My answer is that it almost always does happen, albeit with different personalities and different issues. Ever since presidential nominating contests, when there is no incumbent in the major political party, became media events, wildly gyrating polls have been features of the early stages of the contests.
Remember Fred Thompson’s much-ballyhooed late entrance to the 2008 Republican campaign? It fell flat soon enough, but for a while the former movie actor seemed to the inevitable next Wendell Willkie (the latter being the only recent, in 1940, late entrant to upset the political apple cart and win his party’s nomination.) And remember that Rudy Giuliani led all the polls by a wide margin in 2007? Likewise, Hillary Clinton dominated Democratic polls that same year. Anyone seen President Giuliani or President Hillary Clinton lately?
There is another reason why Mr. Perry is doing so well in the polls right now. The true frontrunner for the GOP nomination, Mitt Romney, has adopted a very low profile approach to this part of the long campaign period. In my opinion, this is a good strategy, including his avoidance of the recent Iowa Straw Poll, and his refusal to attack rivals in debates and his advertising. As good as this strategy might be, however, it is not sensational news, and thus the media collectively and reflexively turns elsewhere for daily “news” fodder. Thus, they continually run stories about Sarah Palin, Rudy Giuliani (again), Chris Christie and even George Pataki getting into the race. Their coverage has little to do with these persons actually running, or even being serious candidates. Their coverage is about promoting audiences for their print publications and broadcast programs.
This is not to say that Rick Perry cannot be a serious candidate. He has been a successful political figure in Texas, and he has personality and charm. But Fred Thompson was a famous and enormously well-liked movie and TV star. It didn’t matter. His campaign soon fizzled. (To be fair to Mr. Perry who is working hard so far, Mr. Thompson did not seem to have fire in his political belly.) Also to be fair, the Republican field, except for Michele Bachmann, has not produced many sparks (and remember how Mrs. Bachmann was the darling of the polls only a few weeks ago?).
Like Mr. Romney, Tim Pawlenty had the background, skills and viewpoints, that made him an authentic presidential contender. but Mr. Pawlenty was drawn into public relations traps by the media that seemed to doom his efforts. The quest for a major party presidential nomination is a formidable and risky enterprise to begin with, but the mediazation of the contest has made it into a much more treacherous political enterprise than any time in the past.
Finally, somewhat like the Democratic 1992 presidential contest, the 2012 GOP battle has seen some of its most attractive or well-known candidates choose not to run next year. Mike Huckabee and probably Sarah Palin are not running. Nor is Jeb Bush or Mitch Daniels. This has resulted in a partial vacuum that someone like Rick Perry can appear to fill.
Th answer to why Rick Perry is doing so well in the polls is that someone like him HAS to do well in the polls. If Mr. Perry did not exist, or was not running, the media would invent someone else to fill this role.

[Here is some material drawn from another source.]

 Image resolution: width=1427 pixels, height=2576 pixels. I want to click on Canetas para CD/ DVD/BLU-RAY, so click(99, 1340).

In 1992, third party candidate Ross Perot actually led both incumbent President George H.W. Bush and certain Democratic nominee Bill Clinton in the national polls (only months before the actual election) It was shocking, but short-lived. Anyone seen former President Perot lately?
Although I am not yet predicting Mr. Romney’s ultimately victory, nor Mr. Perry’s ultimate defeat, I do think the former Massachusetts governor’s campaign strategy is not being given its proper due. Unlike Senator Ed Muskie (1972), his own father George Romney (1968), and Gary Hart (1984) — all temporary frontrunners – Mitt Romney has avoided the kind of gaffe or political mistake that would diminish his chances once the actual voting begins.

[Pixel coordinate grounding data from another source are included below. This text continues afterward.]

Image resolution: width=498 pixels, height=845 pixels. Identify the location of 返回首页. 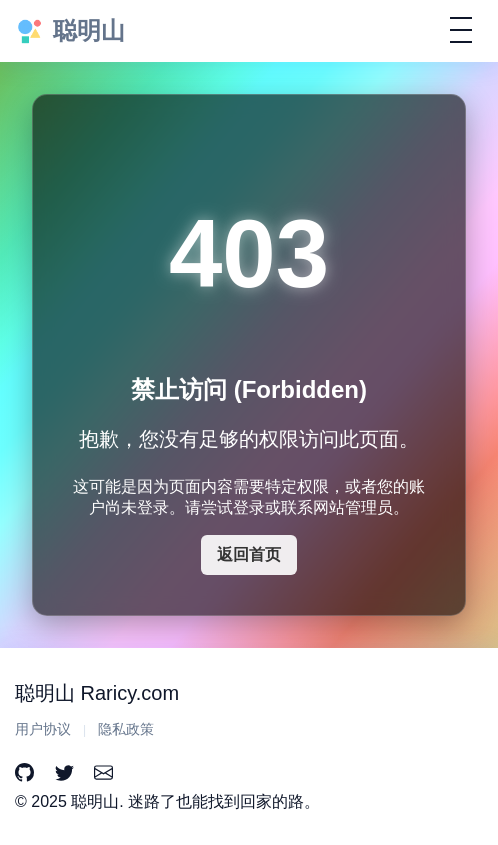 (249, 554).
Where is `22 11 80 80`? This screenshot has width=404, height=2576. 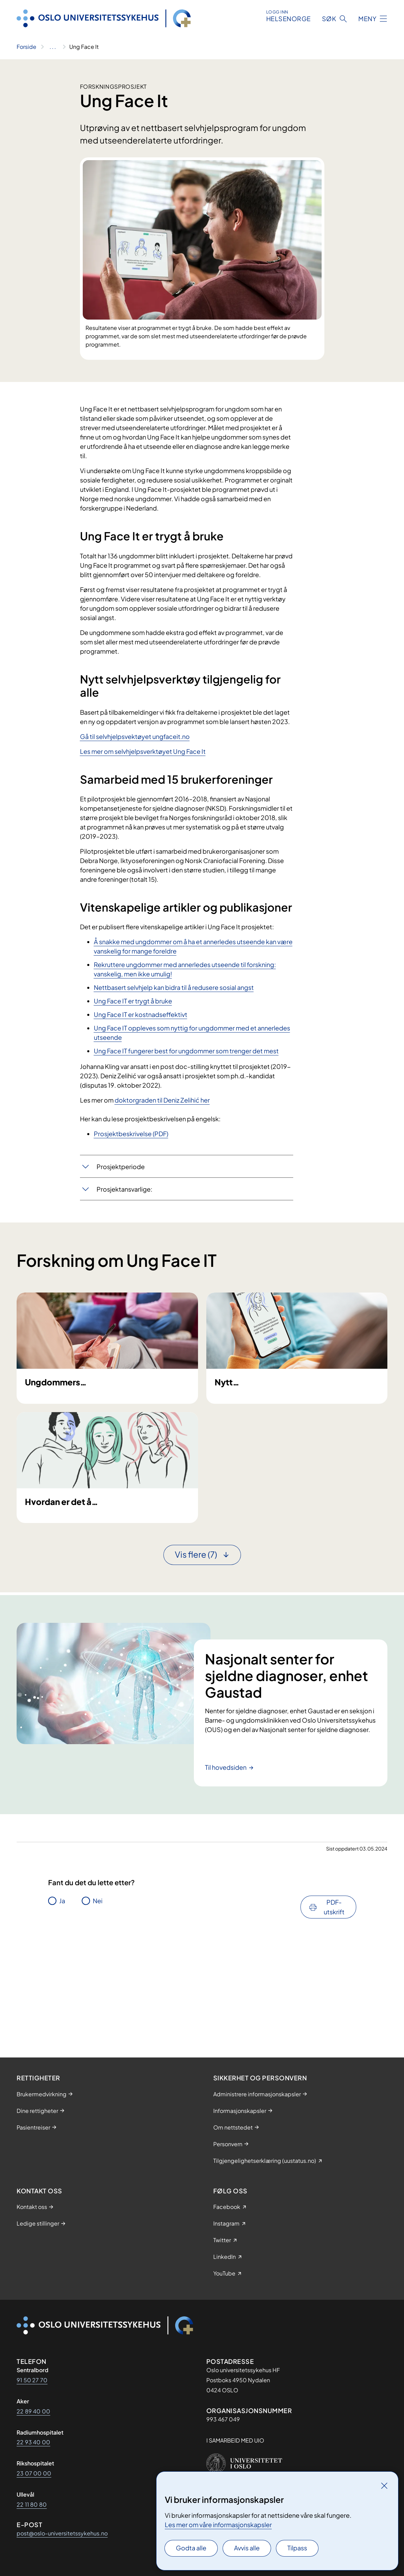 22 11 80 80 is located at coordinates (32, 2504).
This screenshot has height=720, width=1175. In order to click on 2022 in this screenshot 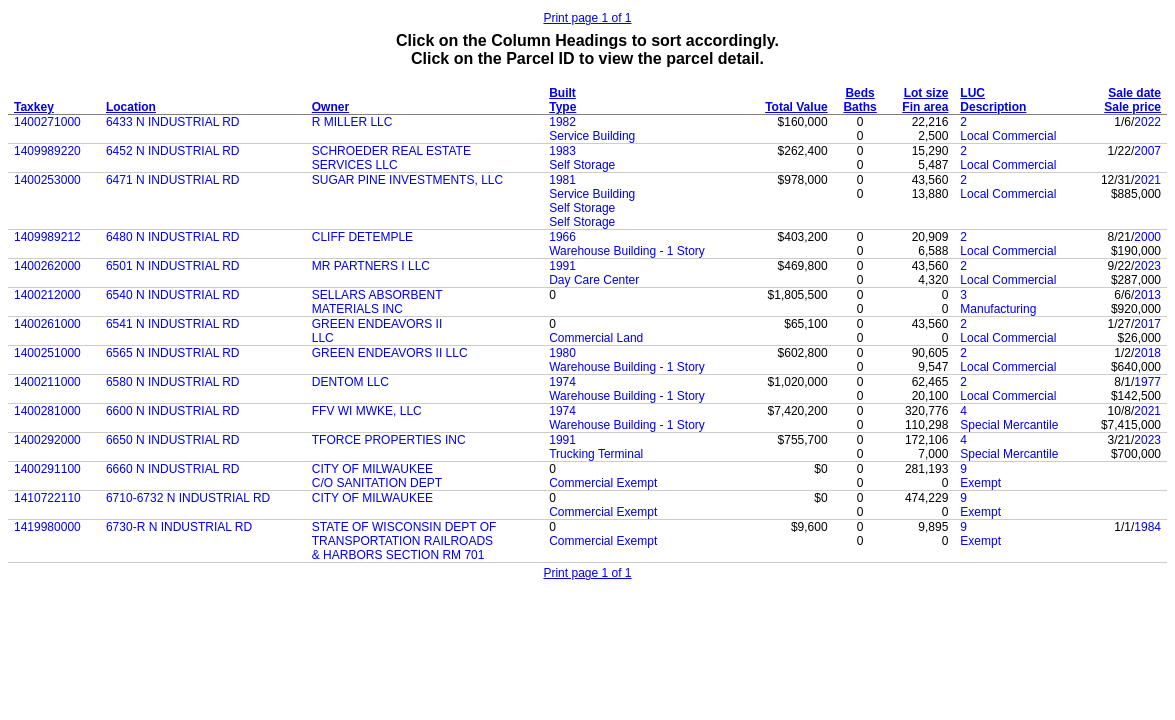 , I will do `click(1147, 122)`.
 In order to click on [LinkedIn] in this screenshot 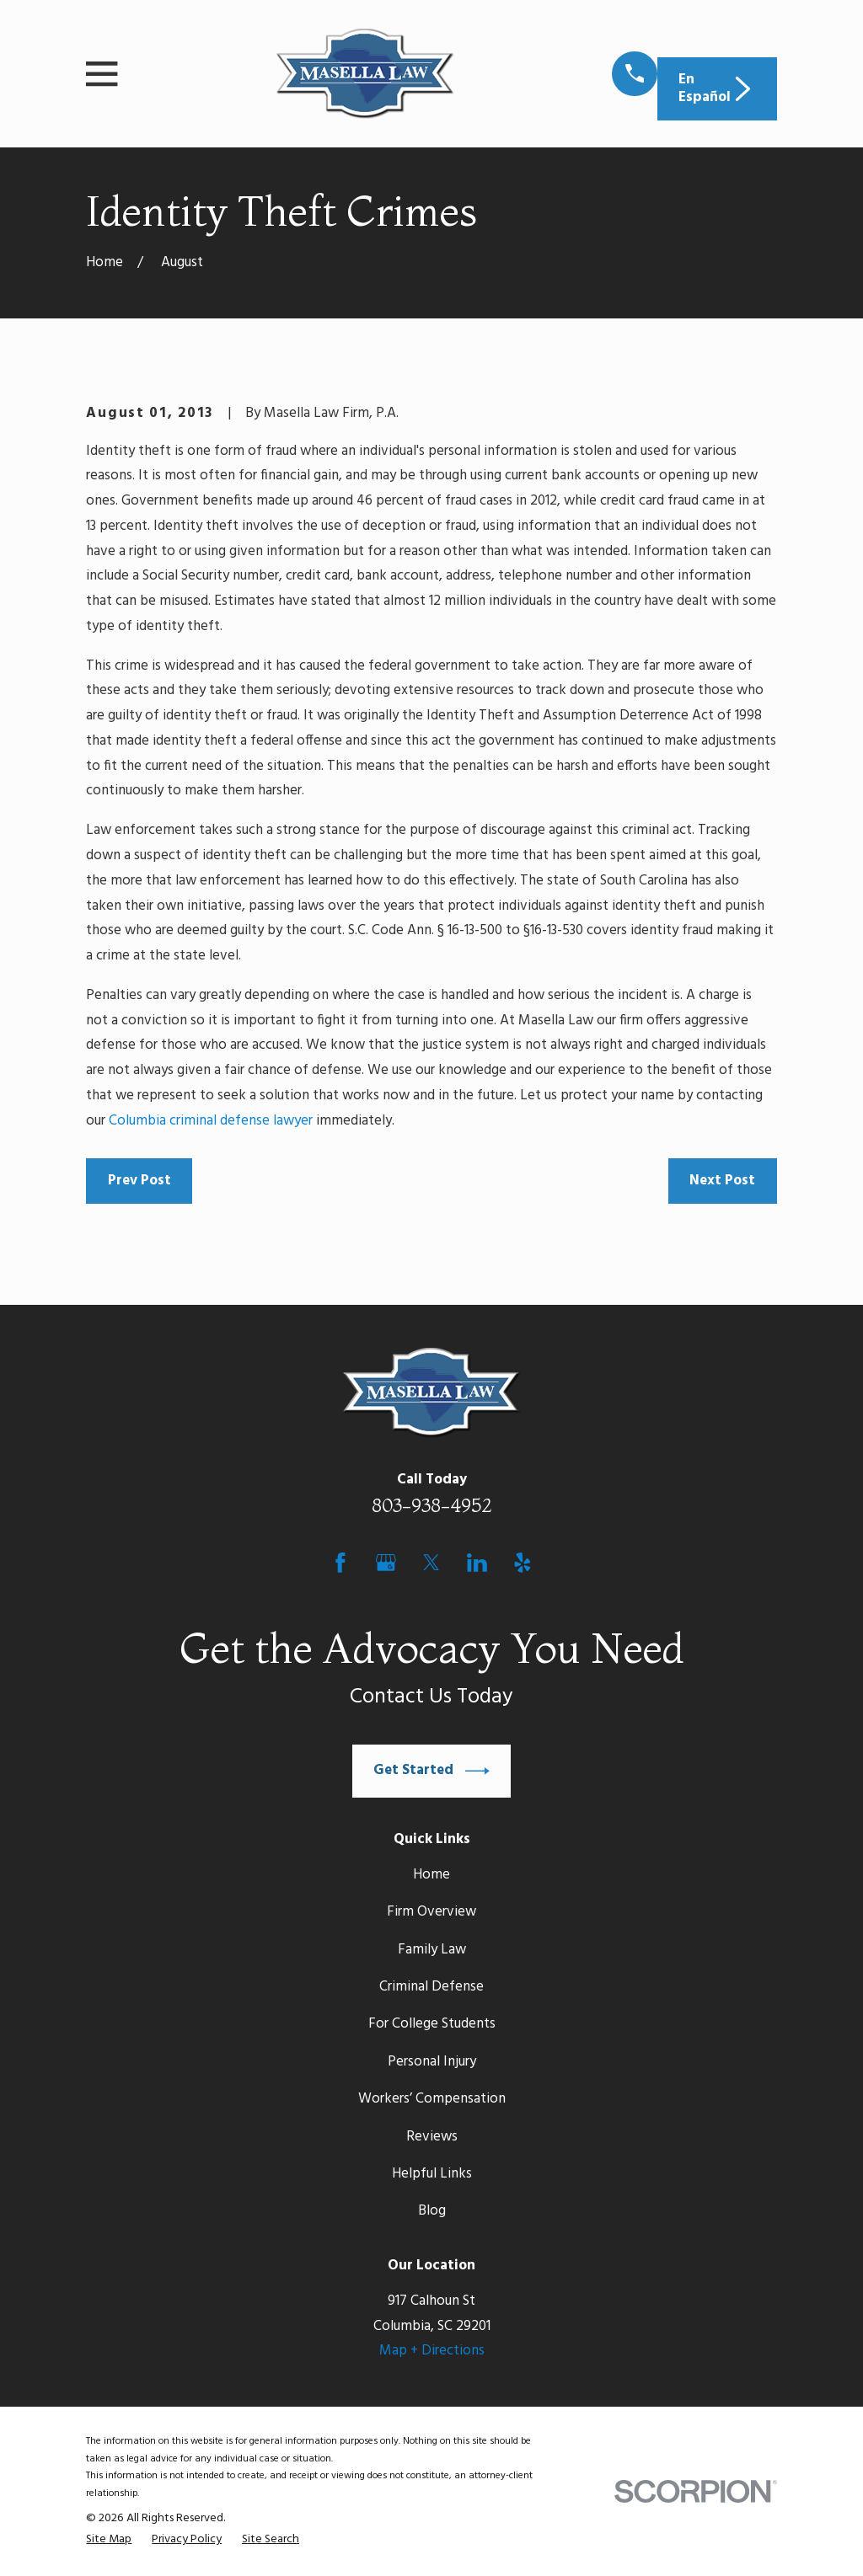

That’s the key to understanding the current phase of the GOP presidential nomination contest. Until December and January coming, when the candidates trek through the snow and ice of Iowa and New Hampshire, and then under the palm trees of South Carolina and Florida soon after that, it is primarily a media puppet show, with the press pulling most of the public strings.
In about 90 days or so those strings will be removed, and the political show will get much, much more serious.